● **Recorded data**:
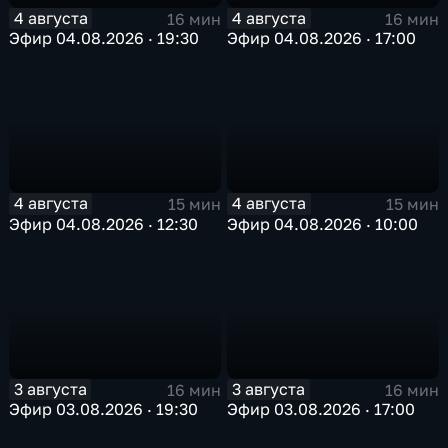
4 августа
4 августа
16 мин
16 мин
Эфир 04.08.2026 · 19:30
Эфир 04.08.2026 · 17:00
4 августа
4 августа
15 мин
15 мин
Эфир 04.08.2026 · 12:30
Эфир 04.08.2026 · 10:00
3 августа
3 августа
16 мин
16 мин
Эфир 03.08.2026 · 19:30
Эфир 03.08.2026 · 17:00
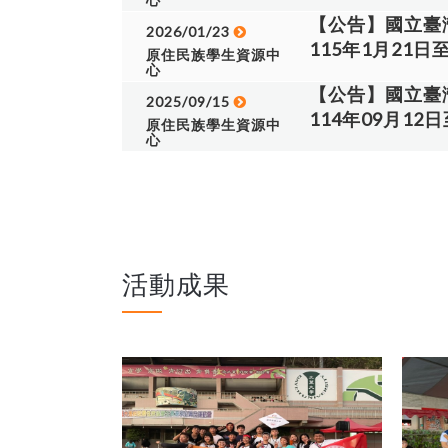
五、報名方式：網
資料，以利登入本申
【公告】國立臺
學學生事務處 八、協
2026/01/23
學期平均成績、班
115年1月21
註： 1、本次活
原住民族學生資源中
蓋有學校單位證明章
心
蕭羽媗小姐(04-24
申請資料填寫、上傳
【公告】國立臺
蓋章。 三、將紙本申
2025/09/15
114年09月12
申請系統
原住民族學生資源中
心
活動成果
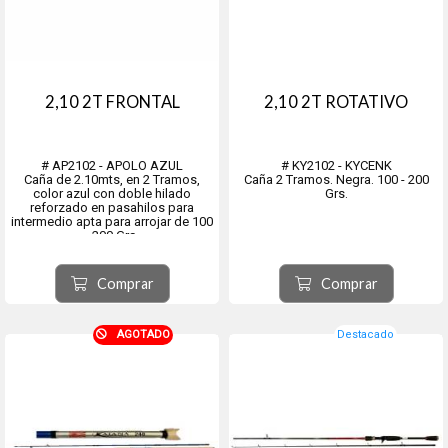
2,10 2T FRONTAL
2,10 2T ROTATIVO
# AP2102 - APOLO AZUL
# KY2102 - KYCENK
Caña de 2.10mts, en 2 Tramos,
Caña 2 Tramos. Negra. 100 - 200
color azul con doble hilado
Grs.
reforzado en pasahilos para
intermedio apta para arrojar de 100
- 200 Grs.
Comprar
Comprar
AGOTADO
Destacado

* * *

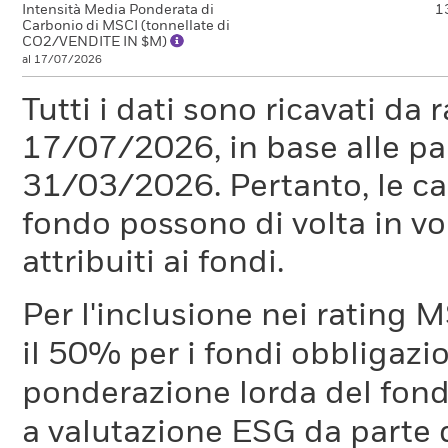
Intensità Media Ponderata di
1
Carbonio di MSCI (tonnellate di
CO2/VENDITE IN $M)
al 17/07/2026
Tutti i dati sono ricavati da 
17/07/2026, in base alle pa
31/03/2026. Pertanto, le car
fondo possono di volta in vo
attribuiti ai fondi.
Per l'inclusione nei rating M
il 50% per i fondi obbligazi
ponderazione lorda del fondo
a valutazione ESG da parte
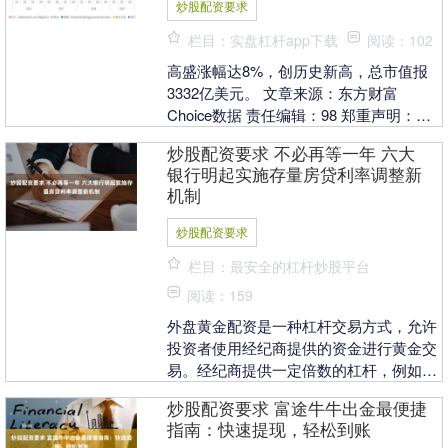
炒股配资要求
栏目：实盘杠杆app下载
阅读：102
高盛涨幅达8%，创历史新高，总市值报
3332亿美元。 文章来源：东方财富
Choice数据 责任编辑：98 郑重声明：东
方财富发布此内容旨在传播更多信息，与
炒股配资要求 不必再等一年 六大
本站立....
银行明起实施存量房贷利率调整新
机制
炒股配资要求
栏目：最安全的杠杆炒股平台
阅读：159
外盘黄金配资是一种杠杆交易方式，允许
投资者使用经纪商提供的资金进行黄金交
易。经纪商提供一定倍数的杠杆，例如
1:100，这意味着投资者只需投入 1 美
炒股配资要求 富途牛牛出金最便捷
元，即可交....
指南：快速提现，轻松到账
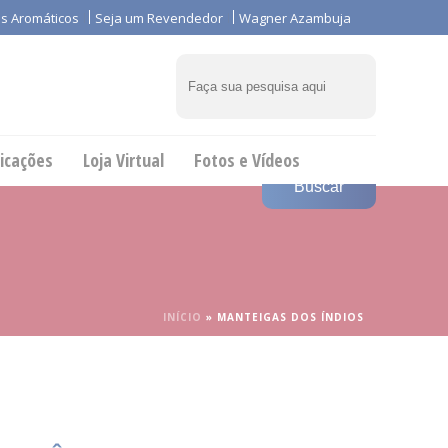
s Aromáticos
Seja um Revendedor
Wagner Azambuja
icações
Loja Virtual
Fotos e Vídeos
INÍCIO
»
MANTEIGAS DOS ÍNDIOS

● **TASK ITEM**: Using the records above, repeat exactly the run of lines that starts with the line with "al 17/07/2026" and goes on through the line with "银行明起实施存量房贷利率调整新"; omit each picture.

● **OUTPUT OF THE TASK**:
al 17/07/2026
Tutti i dati sono ricavati da 
17/07/2026, in base alle pa
31/03/2026. Pertanto, le car
fondo possono di volta in vo
attribuiti ai fondi.
Per l'inclusione nei rating M
il 50% per i fondi obbligazi
ponderazione lorda del fondo
a valutazione ESG da parte
炒股配资要求
栏目：实盘杠杆app下载
阅读：102
高盛涨幅达8%，创历史新高，总市值报
3332亿美元。 文章来源：东方财富
Choice数据 责任编辑：98 郑重声明：东
方财富发布此内容旨在传播更多信息，与
炒股配资要求 不必再等一年 六大
本站立....
银行明起实施存量房贷利率调整新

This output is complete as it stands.